Na cerimónia da última madrugada assistimos à consagração de um dos mais apaixonantes fenómenos de popularidade dos últimos anos. Um pequeno filme, rodado quase sem meios e sem nomes de luxo para preencher a letras gordas os cartazes de publicidade, bateu o pé aos gigantes e assumiu-se como o filme do ano. Já o tinha feito para um sem número de associações. Mas o que conta são estas pequenas estatuetas douradas. E conseguiu levá-las para casa, com a ratice de um menino de rua esfomeado. E enquanto os velhos do Restelo e os mais anti-Óscares se queixam de que falta a este pequeno filme esse traço de grandeza artístico-intelectual, a Academia responde com uma vitória categórica. E envia a mensagem: É a Magia, estúpidos!
Slumdog Millionaire é um filme mágico que irradia boa disposição, sorrisos e uma sensação de paz interior atípica no cinema dos dias de hoje. E consegue-o sem nunca abandonar o caminho da excelência. E isso é um mérito numa era onde a ânsia de lucro e o poder do star-system condena, quase desde a raiz, qualquer projecto ambiciosamente bem disposto. E os que por aí passam, são mutilados imediatamente pela crítica, sempre à procura do próximo filme negro e pessimista para elevar aos panteões dos Deuses da Arte que é a sétima na ordem, a primeira na magia.
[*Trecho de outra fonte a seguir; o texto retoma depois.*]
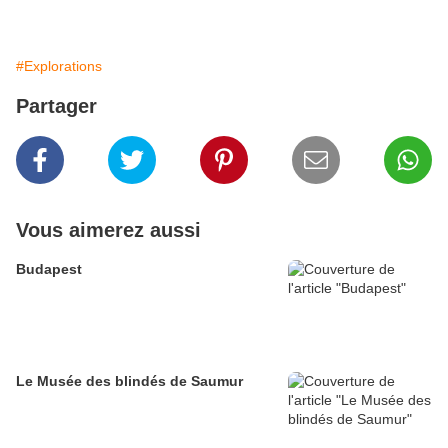
#Explorations
Partager
Vous aimerez aussi
Budapest
Le Musée des blindés de Saumur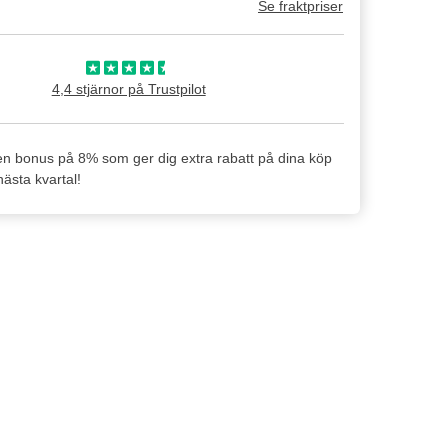
Se fraktpriser
4,4 stjärnor på Trustpilot
en bonus på 8% som ger dig extra rabatt på dina köp
ästa kvartal!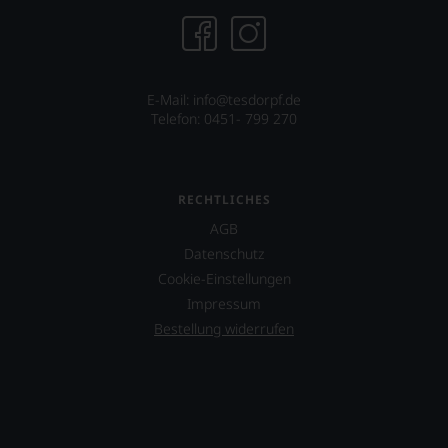
E-Mail:
info@tesdorpf.de
Telefon: 0451- 799 270
RECHTLICHES
AGB
Datenschutz
Cookie-Einstellungen
Impressum
Bestellung widerrufen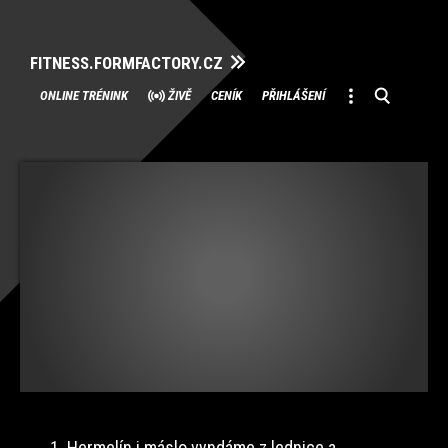
FITNESS.FORMFACTORY.CZ
Přeskočit
ONLINE TRÉNINK
ŽIVĚ
CENÍK
PŘIHLÁŠENÍ
na
obsah
1. Hermelín i máslo vyndáme z lednice a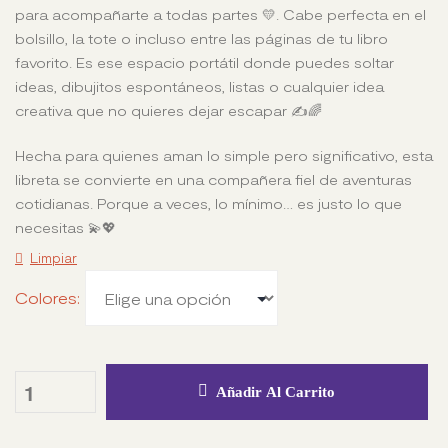
para acompañarte a todas partes 💛. Cabe perfecta en el
bolsillo, la tote o incluso entre las páginas de tu libro
favorito. Es ese espacio portátil donde puedes soltar
ideas, dibujitos espontáneos, listas o cualquier idea
creativa que no quieres dejar escapar ✍️🌈
Hecha para quienes aman lo simple pero significativo, esta
libreta se convierte en una compañera fiel de aventuras
cotidianas. Porque a veces, lo mínimo… es justo lo que
necesitas 💫💖
Limpiar
Colores
Añadir Al Carrito
Quantity: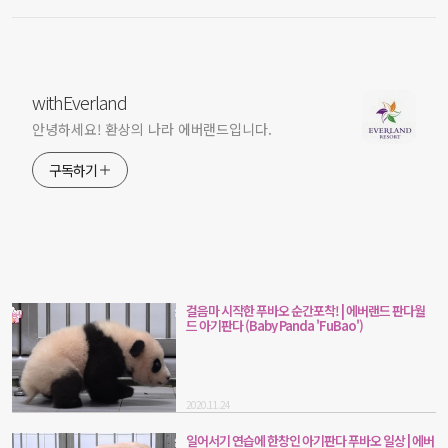
withEverland
안녕하세요! 환상의 나라 에버랜드입니다.
구독하기
걸음마 시작한 푸바오 순간포착! | 에버랜드 판다월
드 아기판다 (Baby Panda 'FuBao')
2020.11.24
일어서기 연습에 한창인 아기판다 푸바오 일상 | 에버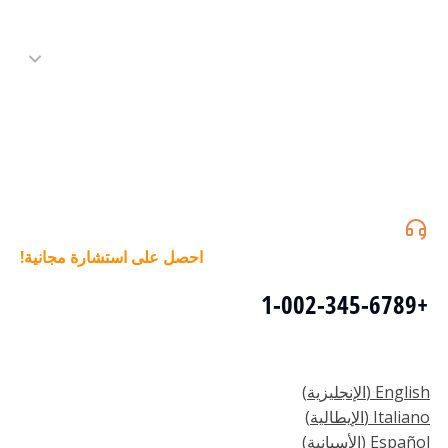
احصل على استشارة مجانية!
+1-002-345-6789
English
(
الإنجليزية
)
Italiano
(
الإيطالية
)
Español
(
الأسبانية
)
E é essa magia que Slumdog evoca. Os sorrisos nos primeiros Chaplin, o rosto do pequeno de The Kid é também o rosto de Jamal, quando contempla o Taj Mahal pela primeira vez. É a mensagem da bondade do destino que evocava Capra nas primeiras obras. E é, acima de tudo, a magia do original, do diferente, ao ritmo de uma banda sonora hipnotizante, por contradição a todas essas composições clássicas imaculadas que se repetem no tempo e espaço.
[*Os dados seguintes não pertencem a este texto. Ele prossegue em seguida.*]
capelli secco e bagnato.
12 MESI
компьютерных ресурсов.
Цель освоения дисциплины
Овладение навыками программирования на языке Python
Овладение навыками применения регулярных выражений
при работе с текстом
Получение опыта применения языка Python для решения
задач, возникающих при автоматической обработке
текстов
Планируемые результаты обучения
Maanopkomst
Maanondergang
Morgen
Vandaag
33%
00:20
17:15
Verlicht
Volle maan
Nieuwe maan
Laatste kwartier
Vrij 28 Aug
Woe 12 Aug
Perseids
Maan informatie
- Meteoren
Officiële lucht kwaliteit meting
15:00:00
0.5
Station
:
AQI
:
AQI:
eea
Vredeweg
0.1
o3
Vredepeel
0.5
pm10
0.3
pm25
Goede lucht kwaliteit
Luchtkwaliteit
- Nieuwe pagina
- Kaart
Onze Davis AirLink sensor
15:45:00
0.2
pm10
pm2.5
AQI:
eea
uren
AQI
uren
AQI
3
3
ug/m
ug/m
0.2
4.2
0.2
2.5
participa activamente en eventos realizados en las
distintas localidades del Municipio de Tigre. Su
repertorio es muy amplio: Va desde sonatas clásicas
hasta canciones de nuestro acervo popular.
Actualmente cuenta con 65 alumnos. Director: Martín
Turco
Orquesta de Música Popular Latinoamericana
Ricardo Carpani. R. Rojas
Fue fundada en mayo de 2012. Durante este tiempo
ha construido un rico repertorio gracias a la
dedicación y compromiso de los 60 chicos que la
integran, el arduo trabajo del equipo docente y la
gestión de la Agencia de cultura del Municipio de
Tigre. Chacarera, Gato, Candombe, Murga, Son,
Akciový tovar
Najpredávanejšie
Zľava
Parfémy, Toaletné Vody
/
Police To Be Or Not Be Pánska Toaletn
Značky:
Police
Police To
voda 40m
A vitória de Slumdog Millionaire é a vitória da magia cinematográfica. Não é a coroação do melhor filme do ano. Até porque isso é sempre subjectivo, convenhamos. Nem do mais arrojado projecto. Ou do mais artístico. Mas é aquele que mais depressa conquistou os corações do público. Aquele que ficará na memória. Daqui a um boa dezena de anos, The Curious Case of Benjamin Button tornar-se-á provavelmente num filme de culto para uma minoria selecta. Milk um ícone da comunidade gay, e pouco mais. Frost/Nixon cairá no esquecimento quase tão depressa como The Reader. E quando aos ausentes, WALL-E será ainda um marco, mas certamente já haverá meia dúzia de filmes melhores saídos daquela fábrica mágica que é a Pixar. The Dark Knight continuará a ser um ícone do seu género. E Revolutionary Road certamente será recuperado pela geração seguinte à que desprezou este fantasma do vazio.
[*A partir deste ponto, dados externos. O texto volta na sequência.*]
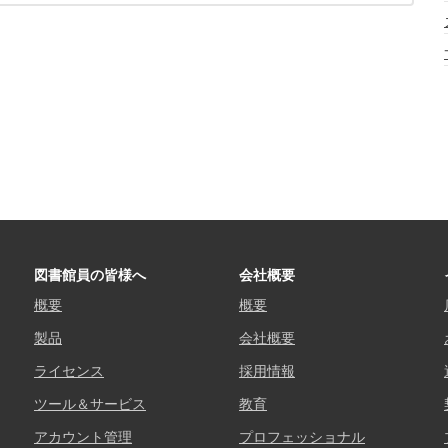
図書館員の皆様へ
会社概要
概要
概要
製品
会社概要
ライセンス
採用情報
ツール＆サービス
教育
アカウント管理
プロフェッショナル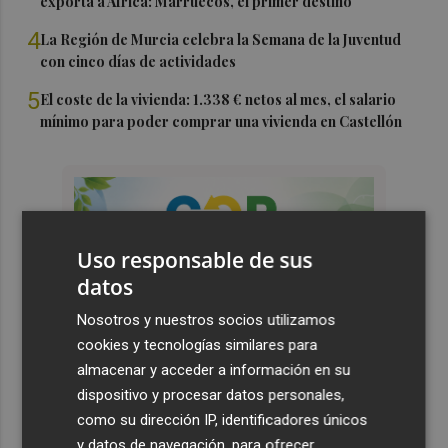
exporta a África: Marruecos, el primer destino
4
La Región de Murcia celebra la Semana de la Juventud
con cinco días de actividades
5
El coste de la vivienda: 1.338 € netos al mes, el salario
mínimo para poder comprar una vivienda en Castellón
Uso responsable de sus
datos
Nosotros y nuestros socios utilizamos
cookies y tecnologías similares para
almacenar y acceder a información en su
dispositivo y procesar datos personales,
como su dirección IP, identificadores únicos
y datos de navegación, para ofrecer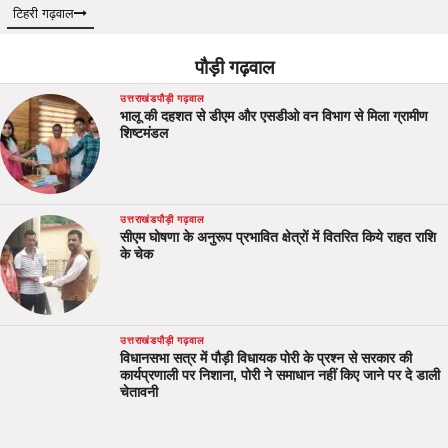
टिहरी गढ़वाल
पौड़ी गढ़वाल
उत्तराखंड
पौड़ी गढ़वाल
भालू की दहशत से डीएम और एसडीओ वन विभाग से मिला ग्रामीण
शिष्टमंडल
उत्तराखंड
पौड़ी गढ़वाल
सीएम घोषणा के अनुरूप प्रभावित क्षेत्रों में वितरित किये राहत राशि
के चेक
उत्तराखंड
पौड़ी गढ़वाल
विधानसभा सत्र में पौड़ी विधायक पोरी के प्रश्न से सरकार की
कार्यप्रणाली पर निशाना, पोरी ने समाधान नहीं किए जाने पर दे डाली
चेतावनी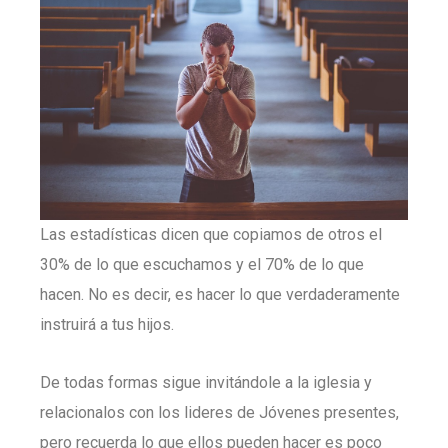
Las estadísticas dicen que copiamos de otros el
30% de lo que escuchamos y el 70% de lo que
hacen. No es decir, es hacer lo que verdaderamente
instruirá a tus hijos.
De todas formas sigue invitándole a la iglesia y
relacionalos con los lideres de Jóvenes presentes,
pero recuerda lo que ellos pueden hacer es poco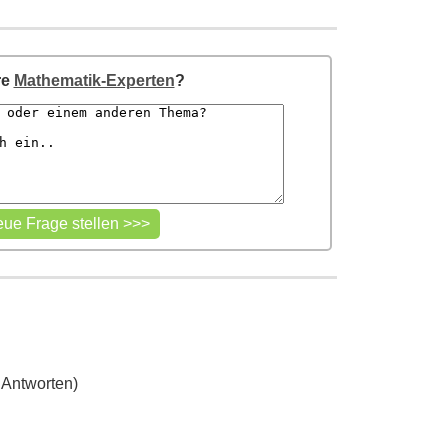
re
Mathematik-Experten
?
 Antworten)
Mas Slumdog Millionaire continuará a ser ele próprio. E certamente aqueles rostos endiabrados continuarão a recolher sorrisos. E no final todos torceremos de novo para que Jamal acerta a resposta que se lhe faz durante todo o filme. E que o destino se cumpra. A Academia fez a parte dela. Imortalizou-o. O tempo fará o resto.